There is no clear winner when it comes to the GameSir G8 vs. Backbone One vs. Razer Kishi V2 vs. REDMAGIC Shadow Blade 2 debate. 

  • The GameSir G8 Galileo is the pro-grade mobile controller the most competitive gamers have been waiting for. Using a flexible USB-C port to connect to Android phones and iPhone 15s, the G8 Galileo slides open to accommodate a wide range of devices. The highlight of this mobile controller is its durable Hall Effect analog sticks and triggers, which use magnets and electrical currents to measure inputs more accurately. With two additional back buttons, gamers can remap vital controls for quicker access during intense gaming. The G8 Galileo supports mobile gaming on many platforms, including Xbox Game Pass, Steam Link, PS Remote Play, and NVIDIA GeForce Now. 

  • There are going to be a good number of people for whom the Backbone One presents a far better alternative - and it's because of the one category this device has topped: software. The Backbone One's app is so excellent, that it saves some of its minor feature and performance shortcomings. The Kishi V2 is slightly better than the Backbone One for Android users whereas this can be flipped entirely for iPhone users seeing as the Backbone One was originally made as a dedicated iOS device.

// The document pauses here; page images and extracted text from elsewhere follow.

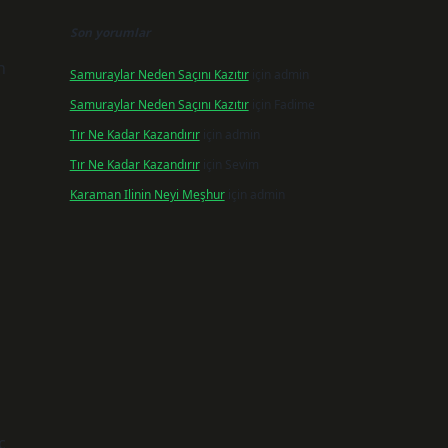
Son yorumlar
n
Samuraylar Neden Saçını Kazıtır
için
admin
Samuraylar Neden Saçını Kazıtır
için
Fadime
Tır Ne Kadar Kazandırır
için
admin
Tır Ne Kadar Kazandırır
için
Sevim
Karaman Ilinin Neyi Meşhur
için
admin
ç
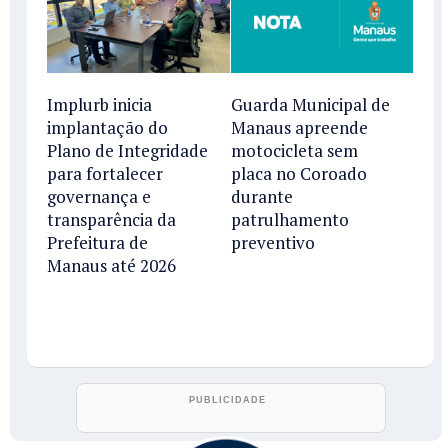
Implurb inicia
Guarda Municipal de
implantação do
Manaus apreende
Plano de Integridade
motocicleta sem
para fortalecer
placa no Coroado
governança e
durante
transparência da
patrulhamento
Prefeitura de
preventivo
Manaus até 2026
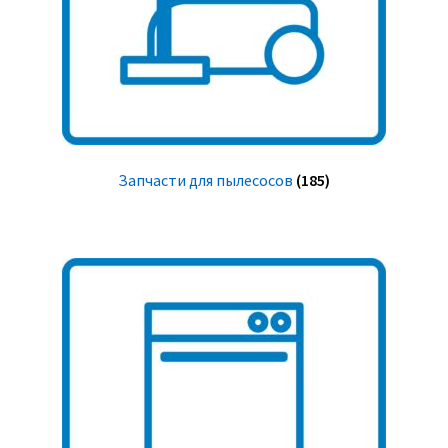
Запчасти для пылесосов
(185)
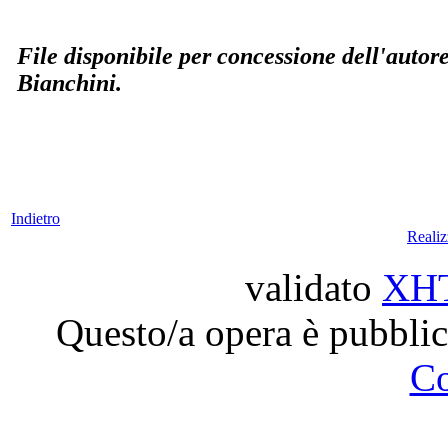
File disponibile per concessione dell'autor
Bianchini.
Indietro
Reali
validato
XH
Questo/a opera è pubblic
C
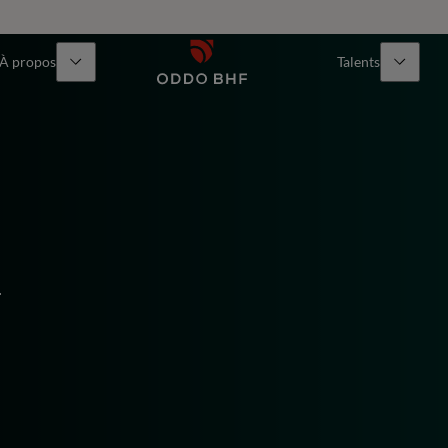
À propos
Talents
T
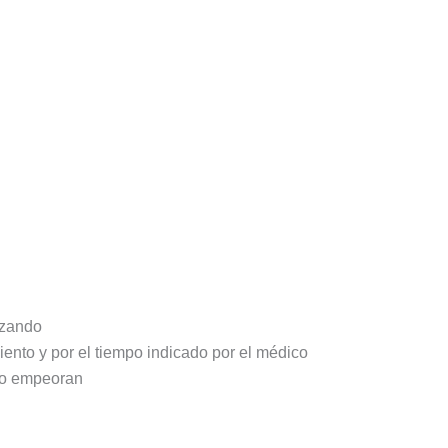
izando
iento y por el tiempo indicado por el médico
n o empeoran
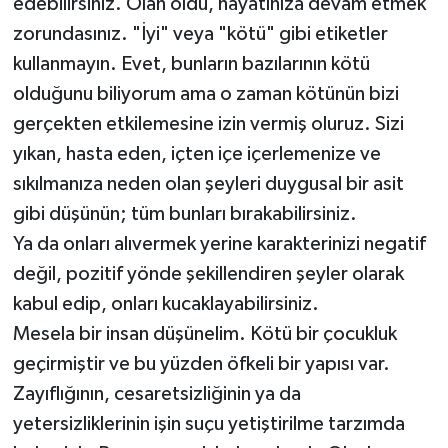
edebilirsiniz. Olan oldu, hayatınıza devam etmek
zorundasınız. "İyi" veya "kötü" gibi etiketler
kullanmayın. Evet, bunların bazılarının kötü
olduğunu biliyorum ama o zaman kötünün bizi
gerçekten etkilemesine izin vermiş oluruz. Sizi
yıkan, hasta eden, içten içe içerlemenize ve
sıkılmanıza neden olan şeyleri duygusal bir asit
gibi düşünün; tüm bunları bırakabilirsiniz.
Ya da onları alıvermek yerine karakterinizi negatif
değil, pozitif yönde şekillendiren şeyler olarak
kabul edip, onları kucaklayabilirsiniz.
Mesela bir insan düşünelim. Kötü bir çocukluk
geçirmiştir ve bu yüzden öfkeli bir yapısı var.
Zayıflığının, cesaretsizliğinin ya da
yetersizliklerinin işin suçu yetiştirilme tarzımda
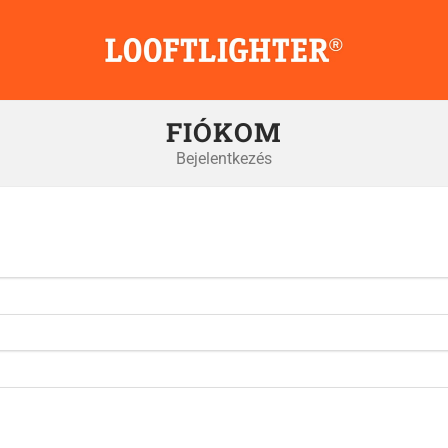
FIÓKOM
Bejelentkezés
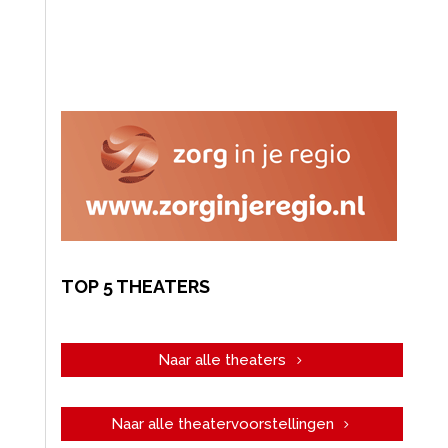
TOP 5 THEATERS
Naar alle theaters
Naar alle theatervoorstellingen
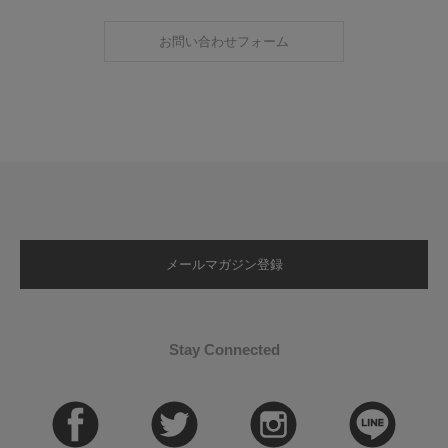
お問い合わせフォーム
メールマガジン登録
Stay Connected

  • The Razer Kishi V2 is an excellent gamepad if you're looking for something more portable than the GameSir G8. If you're after that Backbone One experience on Android, it's a no-brainer, offering a comfortable and secure bridge design, additional macro buttons, and a slimline profile to boot. However, if you're after an iOS solution, we'd recommend sticking with the Backbone. The Razer Nexus software can't shine a light to the all-in-one experience on offer, and while the buttons and d-pad are a little more tactile under the thumb there's far better software support elsewhere. 

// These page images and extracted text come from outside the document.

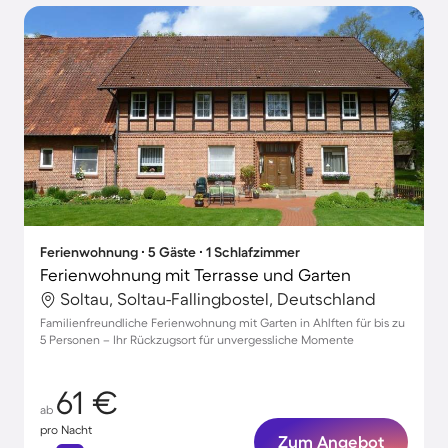
Ferienwohnung ∙ 5 Gäste ∙ 1 Schlafzimmer
Ferienwohnung mit Terrasse und Garten
Soltau, Soltau-Fallingbostel, Deutschland
Familienfreundliche Ferienwohnung mit Garten in Ahlften für bis zu
5 Personen – Ihr Rückzugsort für unvergessliche Momente
61 €
ab
pro Nacht
Zum Angebot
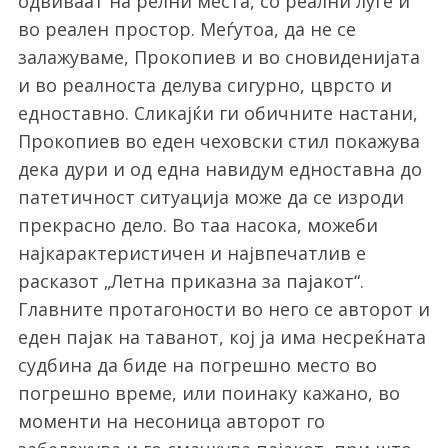
одвиваат на релни места, со реални луѓе и
во реален простор. Меѓутоа, да не се
залажуваме, Прокопиев и во сновиденијата
и во реалноста делува сигурно, цврсто и
едноставно. Сликајќи ги обичните настани,
Прокопиев во еден чеховски стил покажува
дека дури и од една навидум едноставна до
патетичност ситуација може да се изроди
прекрасно дело. Во таа насока, можеби
најкарактеристичен и највпечатлив е
расказот „Летна приказна за пајакот“.
Главните протагоности во него се авторот и
еден пајак на таванот, кој ја има несреќната
судбина да биде на погрешно место во
погрешно време, или поинаку кажано, во
моменти на несоница авторот го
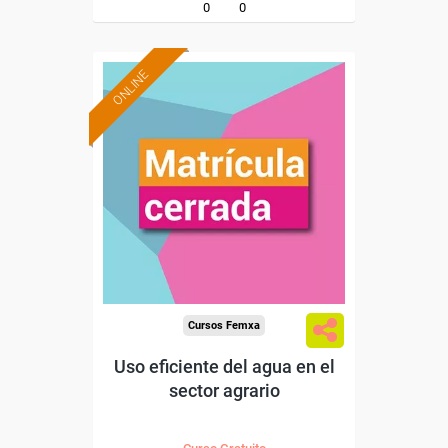
0
0
ONLINE
Cursos Femxa
Uso eficiente del agua en el
sector agrario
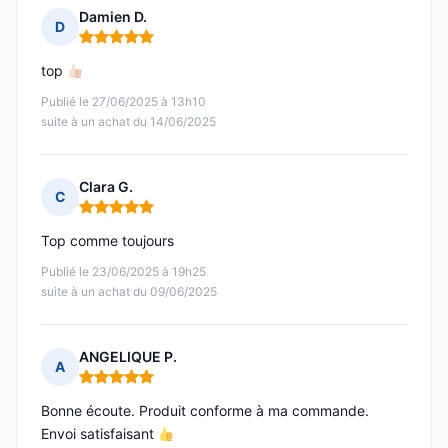
Damien D.
D
Note : 5 sur 5
top
Publié le 27/06/2025 à 13h10
suite à un achat du 14/06/2025
Clara G.
C
Note : 5 sur 5
Top comme toujours
Publié le 23/06/2025 à 19h25
suite à un achat du 09/06/2025
ANGELIQUE P.
A
Note : 5 sur 5
Bonne écoute. Produit conforme à ma commande.
Envoi satisfaisant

  • The REDMAGIC Shadow Blade Gamepad 2 sports a black semi-transparent look that gives it a cool and no-nonsense vibe. Its design already makes it perfectly in sync with the look of the REDMAGIC 9 Pro, especially with the indicators that come through the semi-transparent face plates and the RGB lights of the phone when fitted across the back of the gamepad. The Red Magic Shadow Blade 2 Gamepad offers players a better gaming experience and personalisation options with its rich features and innovative design. Whether it's the customisation of the appearance, the adjustment of the buttons or the precision of the joystick, this joystick allows gamers to perform their gaming operations more comfortably and smoothly. Both professional and casual gamers can have a better gaming experience with this joystick.